[Problem to solve]:
Search the entries below for the word "Batterie", then copy each line in which it is found.

Supplied information section start

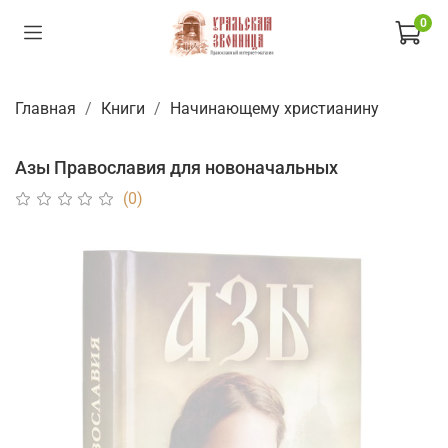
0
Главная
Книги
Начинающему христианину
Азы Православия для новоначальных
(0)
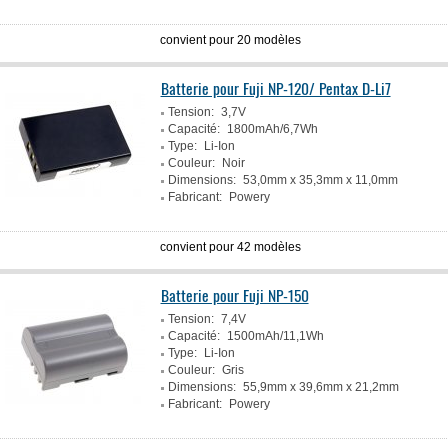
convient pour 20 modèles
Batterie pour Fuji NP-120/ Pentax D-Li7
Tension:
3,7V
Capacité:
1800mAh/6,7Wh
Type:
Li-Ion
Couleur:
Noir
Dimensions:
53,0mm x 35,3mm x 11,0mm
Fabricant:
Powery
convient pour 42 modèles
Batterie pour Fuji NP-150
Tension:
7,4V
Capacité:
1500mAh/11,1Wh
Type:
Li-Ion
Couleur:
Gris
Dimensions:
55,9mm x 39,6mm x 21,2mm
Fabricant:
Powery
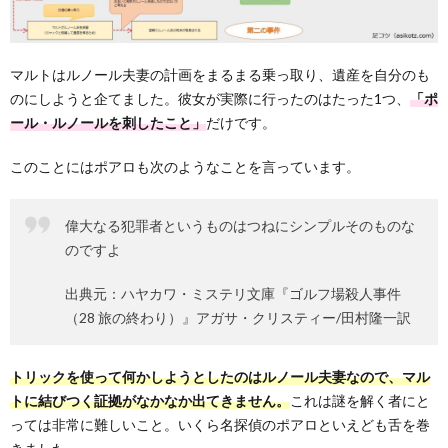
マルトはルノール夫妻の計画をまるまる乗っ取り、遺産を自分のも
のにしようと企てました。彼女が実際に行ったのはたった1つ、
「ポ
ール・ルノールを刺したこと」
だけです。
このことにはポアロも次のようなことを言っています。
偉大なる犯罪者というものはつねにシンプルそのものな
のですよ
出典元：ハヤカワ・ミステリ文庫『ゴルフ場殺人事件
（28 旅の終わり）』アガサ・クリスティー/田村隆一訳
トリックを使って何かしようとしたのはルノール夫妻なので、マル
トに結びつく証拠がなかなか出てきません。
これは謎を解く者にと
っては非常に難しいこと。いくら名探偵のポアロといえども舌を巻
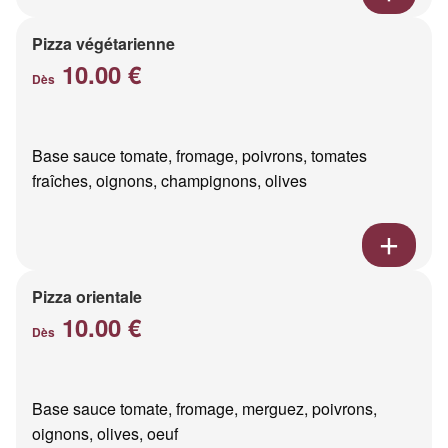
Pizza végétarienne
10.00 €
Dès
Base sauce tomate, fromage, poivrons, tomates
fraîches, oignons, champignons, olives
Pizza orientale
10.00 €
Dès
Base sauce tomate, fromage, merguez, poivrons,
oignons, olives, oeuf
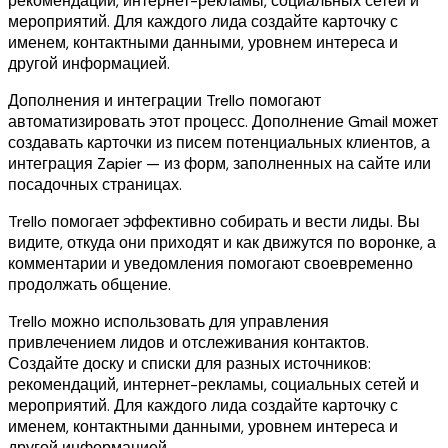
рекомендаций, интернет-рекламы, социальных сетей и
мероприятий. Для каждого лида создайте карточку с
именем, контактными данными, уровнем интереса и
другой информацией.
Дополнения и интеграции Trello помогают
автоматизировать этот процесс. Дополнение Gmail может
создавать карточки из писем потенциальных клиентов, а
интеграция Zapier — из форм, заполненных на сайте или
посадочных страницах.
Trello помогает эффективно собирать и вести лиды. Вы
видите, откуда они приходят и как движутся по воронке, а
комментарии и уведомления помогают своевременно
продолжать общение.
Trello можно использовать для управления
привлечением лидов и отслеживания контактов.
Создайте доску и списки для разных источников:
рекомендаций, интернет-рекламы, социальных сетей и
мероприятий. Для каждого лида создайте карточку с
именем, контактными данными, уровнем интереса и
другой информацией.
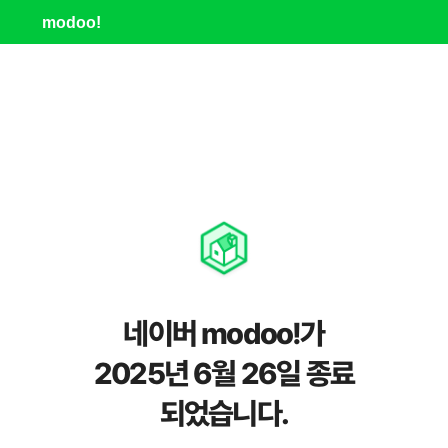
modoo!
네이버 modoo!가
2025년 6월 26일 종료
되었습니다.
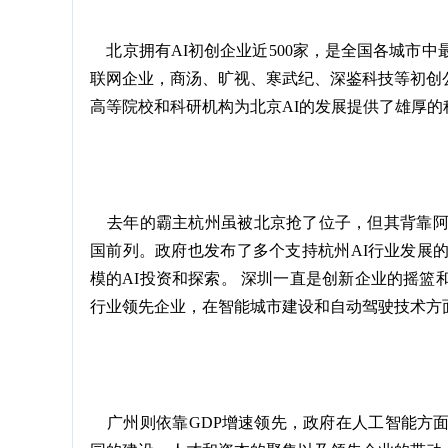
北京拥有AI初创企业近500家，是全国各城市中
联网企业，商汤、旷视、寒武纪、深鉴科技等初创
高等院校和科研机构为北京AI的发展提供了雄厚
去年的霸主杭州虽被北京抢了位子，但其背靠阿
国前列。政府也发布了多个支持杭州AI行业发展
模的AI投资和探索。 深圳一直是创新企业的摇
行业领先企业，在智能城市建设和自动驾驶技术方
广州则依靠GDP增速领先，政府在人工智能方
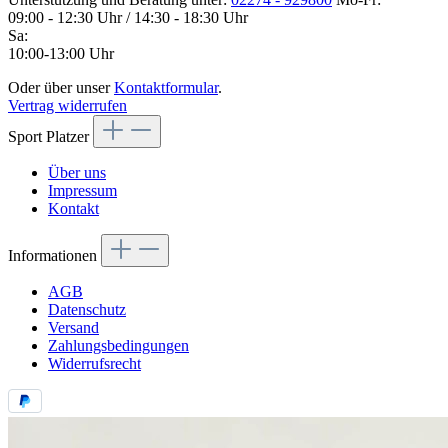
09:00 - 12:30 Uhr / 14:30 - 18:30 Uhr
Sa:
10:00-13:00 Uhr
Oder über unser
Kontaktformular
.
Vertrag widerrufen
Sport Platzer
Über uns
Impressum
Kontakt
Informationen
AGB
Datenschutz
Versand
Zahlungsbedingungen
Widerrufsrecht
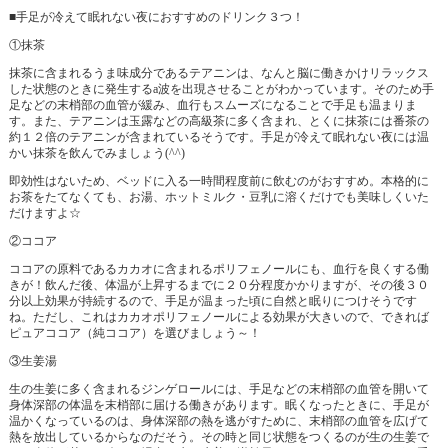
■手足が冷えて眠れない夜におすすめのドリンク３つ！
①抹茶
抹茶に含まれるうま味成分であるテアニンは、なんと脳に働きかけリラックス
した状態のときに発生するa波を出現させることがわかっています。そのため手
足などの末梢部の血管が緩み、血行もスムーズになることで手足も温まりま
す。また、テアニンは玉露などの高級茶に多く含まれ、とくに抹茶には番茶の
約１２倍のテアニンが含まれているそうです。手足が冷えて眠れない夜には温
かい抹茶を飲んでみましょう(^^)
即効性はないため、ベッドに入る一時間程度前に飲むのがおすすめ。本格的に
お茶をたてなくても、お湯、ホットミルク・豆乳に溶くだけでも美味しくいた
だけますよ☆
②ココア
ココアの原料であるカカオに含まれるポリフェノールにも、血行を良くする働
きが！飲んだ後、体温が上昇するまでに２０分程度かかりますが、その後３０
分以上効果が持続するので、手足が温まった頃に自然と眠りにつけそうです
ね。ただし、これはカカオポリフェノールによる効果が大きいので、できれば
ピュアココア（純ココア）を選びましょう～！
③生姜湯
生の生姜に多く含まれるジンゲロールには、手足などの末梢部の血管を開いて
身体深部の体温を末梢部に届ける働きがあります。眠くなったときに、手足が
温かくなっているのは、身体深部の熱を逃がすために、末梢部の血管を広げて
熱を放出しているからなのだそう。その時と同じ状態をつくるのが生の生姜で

Supplied information section end
Supplied information section start

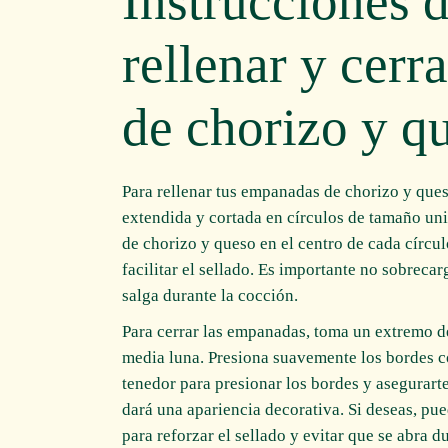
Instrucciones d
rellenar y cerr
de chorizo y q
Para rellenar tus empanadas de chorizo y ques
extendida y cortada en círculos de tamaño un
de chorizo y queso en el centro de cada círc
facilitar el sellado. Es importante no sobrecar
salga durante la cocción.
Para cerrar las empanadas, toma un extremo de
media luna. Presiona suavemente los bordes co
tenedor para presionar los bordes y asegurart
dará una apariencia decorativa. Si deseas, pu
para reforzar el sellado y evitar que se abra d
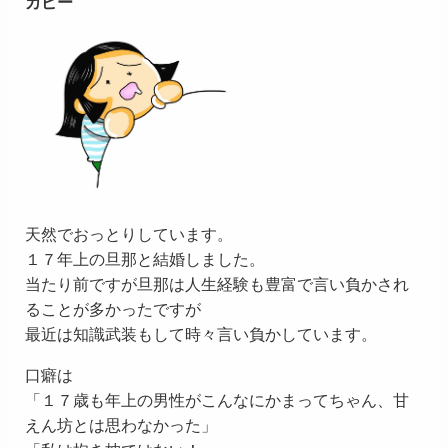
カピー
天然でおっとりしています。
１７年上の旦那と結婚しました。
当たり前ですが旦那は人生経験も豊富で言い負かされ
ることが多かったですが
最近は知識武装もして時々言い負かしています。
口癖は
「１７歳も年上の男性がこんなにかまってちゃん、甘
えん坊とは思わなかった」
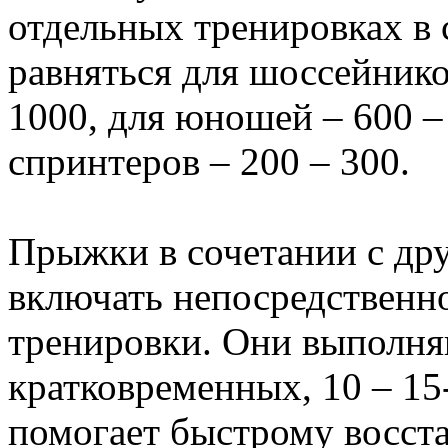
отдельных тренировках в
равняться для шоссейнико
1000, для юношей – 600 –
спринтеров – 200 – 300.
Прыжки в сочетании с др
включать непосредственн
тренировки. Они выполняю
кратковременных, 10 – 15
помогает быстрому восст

Supplied information section end

[The answer]:
Batterie pour Fuji NP-120/ Pentax D-Li7
Batterie pour Fuji NP-150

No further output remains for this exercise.